The food blog Grub Street fielded just that question from a 45-year-old reader last week. This week, a Seattle chef answers: "I don’t want you if you’re going to complain that your knees hurt, your feet hurt from the concrete floor, that you can’t move fast enough, can’t hear orders called. That you can’t stand to listen to the Mexican death metal that the dishwashers play or the gangsta rap the prep cooks listen to...."

Ouch.

Photograph from iStockPhoto.com

4 Comments:

at 55, I went to pastry school, then into a professional kitchen at the now-closed Maison Robert in Boston. I was too unexperienced to know how odd that was, and too much in love with baking to care! I've worked with people 20 and 30 years younger than me, with worse physical problems, i.e. if your feet hurt so you can't stand after 2 hours on the job, it's probably time for a career change even if you are only 24 with school debts! Most chefs were very good to me, seeing me as more stable: I lasted a year on a job where the previous range had been in weeks, and very productive. The kitchens I've worked in didn't play music - but Mexican death metal would have been FUN!

The physical work does take it's toll, but what grates most is that pastry haslow pay for high skill levels. I could have made more, with less physical and mental stress, by peeling potatoes!

Pastrytroll: Sounds like you've proven the Seattle chef referenced above wrong. It's a sad state when your skilled work doesn't pay as much as peeling potatoes. There's a good story in today's New York Times about that — the high cost of culinary schooling.

you know i tried to post a question about his but the character limit inhibited me.

it seems that ms fornear seems to favor youth, who are, no doubt, riper for underpayment, for the back of the house, but i imagine she prefers a more, well-seasoned (ha), monied patron for the front.

when i read her response, which i can only characterize as "contemptuous", my initial response was to exhort anyone over, say 35, to boycott her restaurant. a few short years ago, ms fornear herself, owing to her gender, would not have the place she has in the kitchen. therefore, it is incumbent open her, and others like her, to repay that debt to others who forged a path for her with a more open-minded attitude. (see ed isn't the only hippie here).

i guess some of my ire derives from the fact that i am amost 50 (almost 50! jeez, that hurts) and expect to have a least one more career. nb: i didn't become a lawyer until i was 40 or so.

but you know what's funny? upon further reflection i remembered the baby boomers (my people) are all now midlife and beyond. we can just steamroller ms fornear and others as we have steamrollered everything else during the course of our generation. it may not be right, but it is. they were the youth culture then, and i know, that, even when there is only one 116 year old baby boomer left, she will think of herself as young.

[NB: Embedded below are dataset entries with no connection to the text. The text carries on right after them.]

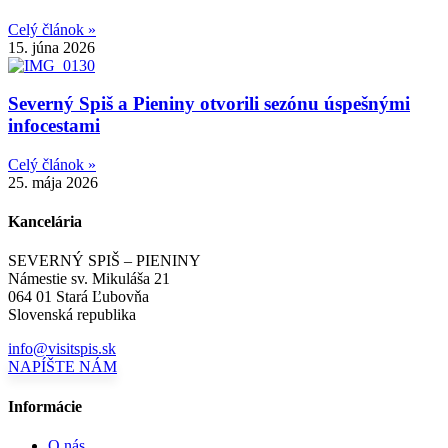
Celý článok »
15. júna 2026
Severný Spiš a Pieniny otvorili sezónu úspešnými
infocestami
Celý článok »
25. mája 2026
Kancelária
SEVERNÝ SPIŠ – PIENINY
Námestie sv. Mikuláša 21
064 01 Stará Ľubovňa
Slovenská republika
info@visitspis.sk
NAPÍŠTE NÁM
Informácie
O nás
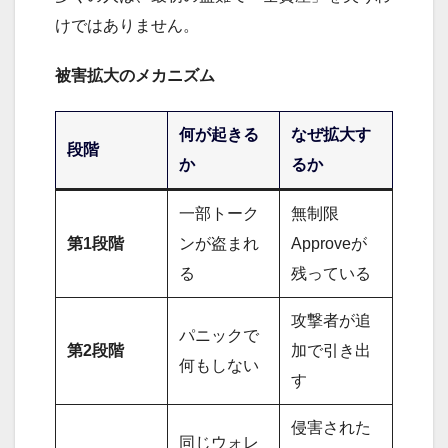
けではありません。
被害拡大のメカニズム
何が起きる
なぜ拡大す
段階
か
るか
一部トーク
無制限
第1段階
ンが盗まれ
Approveが
る
残っている
攻撃者が追
パニックで
第2段階
加で引き出
何もしない
す
侵害された
同じウォレ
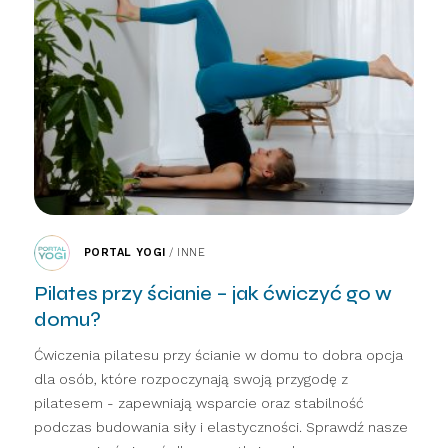
PORTAL YOGI
/
INNE
Pilates przy ścianie – jak ćwiczyć go w
domu?
Ćwiczenia pilatesu przy ścianie w domu to dobra opcja
dla osób, które rozpoczynają swoją przygodę z
pilatesem - zapewniają wsparcie oraz stabilność
podczas budowania siły i elastyczności. Sprawdź nasze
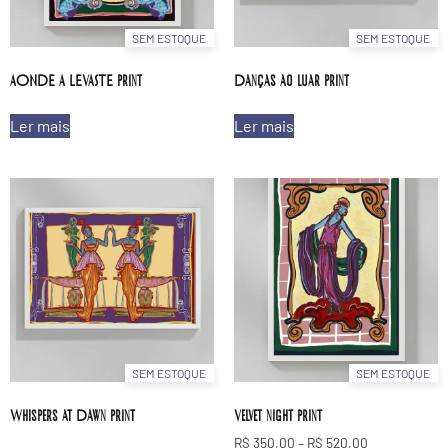
SEM ESTOQUE
SEM ESTOQUE
AONDE A LEVASTE print
Danças ao luar print
Ler mais
Ler mais
SEM ESTOQUE
SEM ESTOQUE
Whispers at Dawn print
Velvet night print
R$
350,00
–
R$
520,00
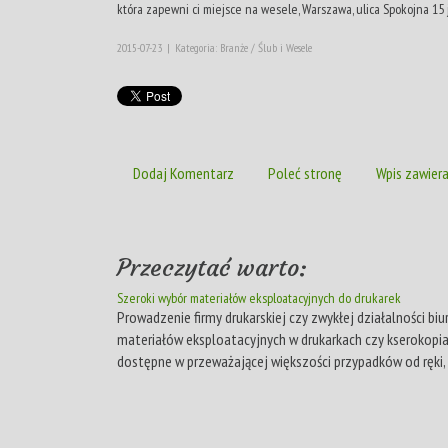
która zapewni ci miejsce na wesele, Warszawa, ulica Spokojna 15 j
2015-07-23
|
Kategoria: Branże / Ślub i Wesele
Dodaj Komentarz
Poleć stronę
Wpis zawiera
Przeczytać warto:
Szeroki wybór materiałów eksploatacyjnych do drukarek
Prowadzenie firmy drukarskiej czy zwykłej działalności b
materiałów eksploatacyjnych w drukarkach czy kserokopiar
dostępne w przeważającej większości przypadków od ręki,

actually, my answer email was paraphrased, and, yes, that part of the email does make me seem like a jerk.
I, in no way, feel that I am a "young" cook. I started cooking at 25, and I am now 30, and I know tons of younger cooks that could steamroll me. I can't imagine doing the work I did at 26 or 27, at 45.
i have hired cooks with less experience that are older than me, and, mostly, it has been a positive experience. i also run a small kitchen that is much easier for an older cook than some of the lines i have worked on. i've also had managerial-types that did not understand the brigade system, and would not listen to a younger chef, a younger FEMALE chef (as you pointed out).
The pastry kitchen, too, is much different than being on the line, and for most career changers, i think the pace is (slower) easier. Additionally, not all kitchens are fast-paced, 100 degree, 4-star dungeons, so maybe it's about picking one that works for you.
What really irks me is the way the media has turned chefs into rockstars, and the idea that everyone who can hold a skillet can be one. The whole romantic notion of leaving a desk job for something more simple and tangible, which appeals to all of us. I was a office drone before I become a cook, but the reality is: working in a kitchen will kick your ass twelve hours a day, and I don't think people realize how hard it is. Or how you won't have a good paycheck, a retirement or health insurance (for the most part) at a critical time in your life.